Tom was up on the ice and trying to get his bearings after plunging into the chilling, icy Miramichi River.
“You just did the fight of your life for all intents and purposes and you get out and you expect to be relieved to see her,” he says. “And then she’s in the same situation.”
He called for his wife numerous times, before finally hearing, “I’m over here.”
Tom made his way towards Darcie to try to rescue her, but she demanded he not risk his own safety on the ice.
“Stay back, you have to stay safe, you have to get out of here. You have to be the parent for our daughter,” says Darcie. “I said, ‘Our older boys can look after themselves, but she can’t… she’s 11; she needs one parent and I’m not coming out of here alive.'”
The two started to talk things over, and Darcie, who estimates she was fighting for her life in the river for between 30 to 35 minutes, managed to get her phone out of her snowsuit and threw it to her husband to call 911.
The Kings eventually noticed a light coming towards them, but shouted at the person who started walking towards them to stop.
“We told her, ‘Stay back, stay back, we’re waiting for help,'” says Tom. “When she got close enough, she said, ‘I am the help.'”
Const. Julie O’Donnell was in the area for another call and was first on scene.
“We made a daisy-chain and I pulled on her and she pulled on Darcie,” says Tom. “She was able to hang on to [Darcie] and get her out up onto the ice.”
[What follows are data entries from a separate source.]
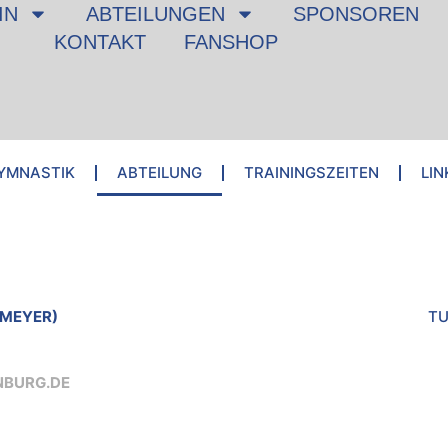
IN
ABTEILUNGEN
SPONSOREN
KONTAKT
FANSHOP
YMNASTIK
ABTEILUNG
TRAININGSZEITEN
LIN
EMEYER)
TU
BURG.DE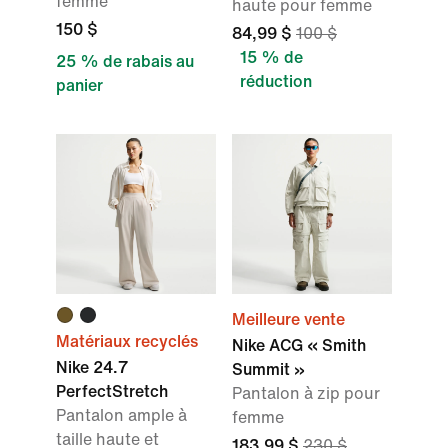
femme
haute pour femme
150 $
84,99 $
100 $
15 % de
25 % de rabais au
réduction
panier
Meilleure vente
Matériaux recyclés
Nike ACG « Smith
Nike 24.7
Summit »
PerfectStretch
Pantalon à zip pour
Pantalon ample à
femme
taille haute et
183,99 $
230 $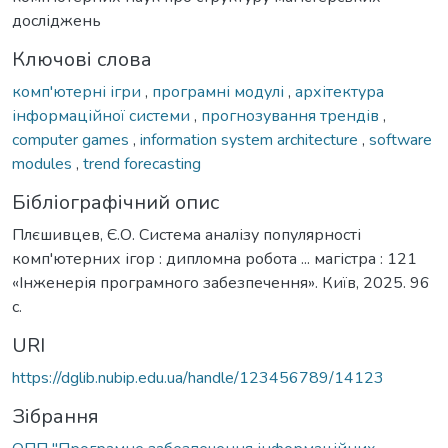
досліджень
Ключові слова
комп'ютерні ігри
,
програмні модулі
,
архітектура
інформаційної системи
,
прогнозування трендів
,
computer games
,
information system architecture
,
software
modules
,
trend forecasting
Бібліографічний опис
Плєшивцев, Є.О. Система аналізу популярності
комп'ютерних ігор : дипломна робота ... магістра : 121
«Інженерія програмного забезпечення». Київ, 2025. 96
с.
URI
https://dglib.nubip.edu.ua/handle/123456789/14123
Зібрання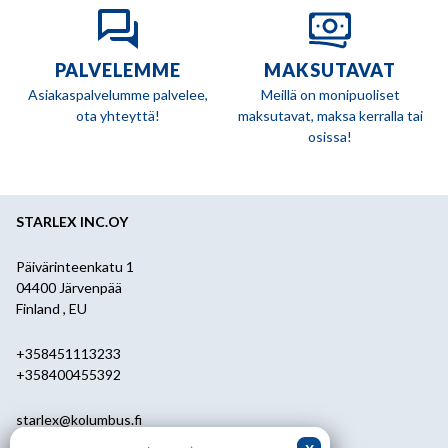
PALVELEMME
MAKSUTAVAT
Asiakaspalvelumme palvelee,
Meillä on monipuoliset
ota yhteyttä!
maksutavat, maksa kerralla tai
osissa!
STARLEX INC.OY
Päivärinteenkatu 1
04400 Järvenpää
Finland , EU
+358451113233
+358400455392
starlex@kolumbus.fi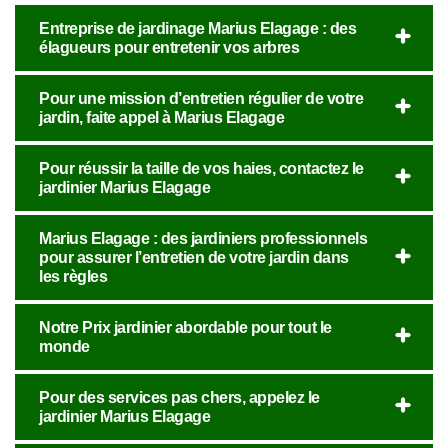
Entreprise de jardinage Marius Elagage : des
élagueurs pour entretenir vos arbres
Pour une mission d’entretien régulier de votre
jardin, faite appel à Marius Elagage
Pour réussir la taille de vos haies, contactez le
jardinier Marius Elagage
Marius Elagage : des jardiniers professionnels
pour assurer l’entretien de votre jardin dans
les règles
Notre Prix jardinier abordable pour tout le
monde
Pour des services pas chers, appelez le
jardinier Marius Elagage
“It was so selfless of her to come and do that,” says Darcie. “What she did… I can’t imagine anyone doing that for someone else.”
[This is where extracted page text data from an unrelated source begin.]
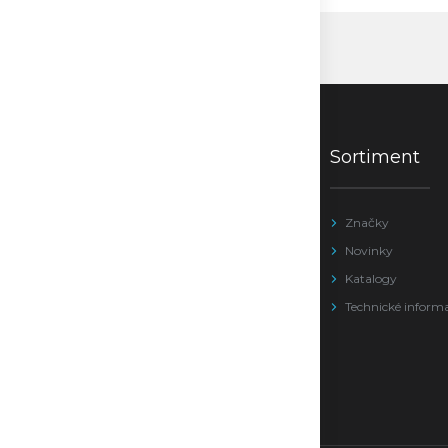
Sortiment
Značky
Novinky
Katalogy
Technické inform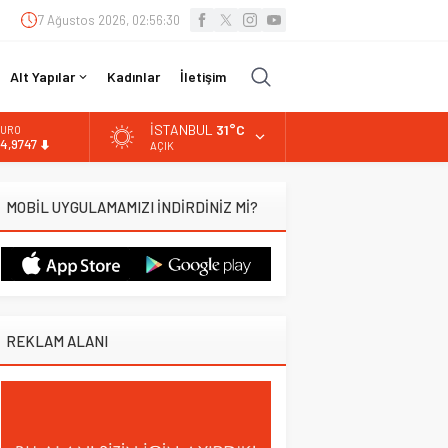
7 Ağustos 2026, 02:56:31
Alt Yapılar
Kadınlar
İletişim
İSTANBUL
31°C
LTIN
.499,25
AÇIK
İST
3.798,82
MOBİL UYGULAMAMIZI İNDİRDİNİZ Mİ?
OLAR
7,5921
URO
4,9747
REKLAM ALANI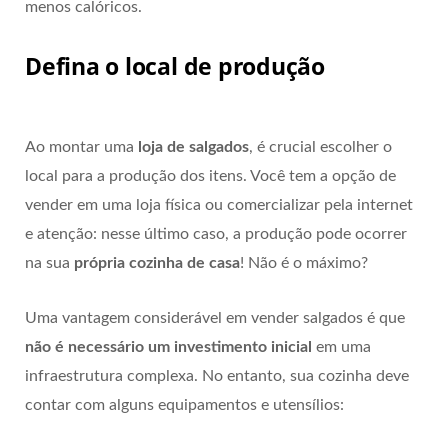
menos calóricos.
Defina o local de produção
Ao montar uma
loja de salgados
, é crucial escolher o
local para a produção dos itens. Você tem a opção de
vender em uma loja física ou comercializar pela internet
e atenção: nesse último caso, a produção pode ocorrer
na sua
própria cozinha de casa
! Não é o máximo?
Uma vantagem considerável em vender salgados é que
não é necessário um investimento inicial
em uma
infraestrutura complexa. No entanto, sua cozinha deve
contar com alguns equipamentos e utensílios: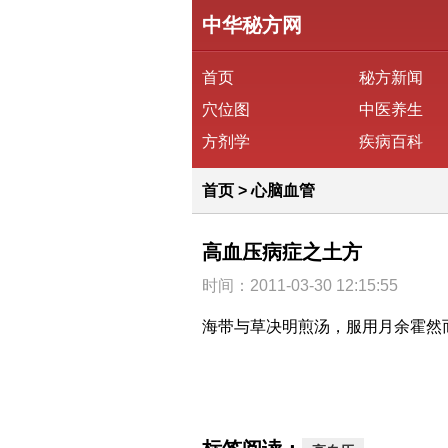
中华秘方网
首页
秘方新闻
穴位图
中医养生
方剂学
疾病百科
首页
>
心脑血管
高血压病症之土方
时间：2011-03-30 12:15:55
海带与草决明煎汤，服用月余霍然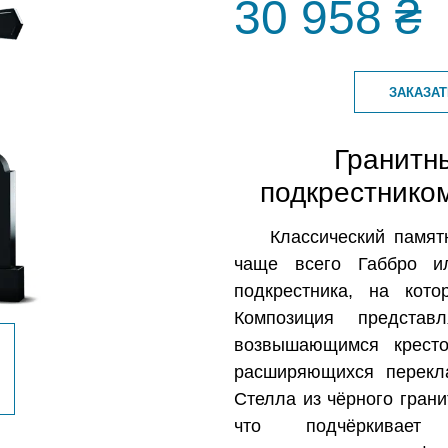
30 958 ₴
ЗАКАЗА
Гранитн
подкрестнико
Классический памят
чаще всего Габбро и
подкрестника, на кото
Композиция предста
возвышающимся крест
расширяющихся перекл
Стелла из чёрного грани
что подчёркивае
O’Donnell respectfully declined an interview request from Global News.
The couple were treated for hypothermia following their plunges, and Darcie still has swollen hands to show for it.
But they’re doing what they can to try to get their lives back to normal.
“I just praise the Good Lord above that we came out of this, but it’s a miracle,” says Darcie. “It’s a miracle that we did.”
She says she’d be back on a snowmobile today if she had the chance, but admits they’ll never cross the river again.
“You never know … you do not know what’s happening under that snow if there’s ice,” she says.
“Please people, please do not travel the ice on a snowmobile.”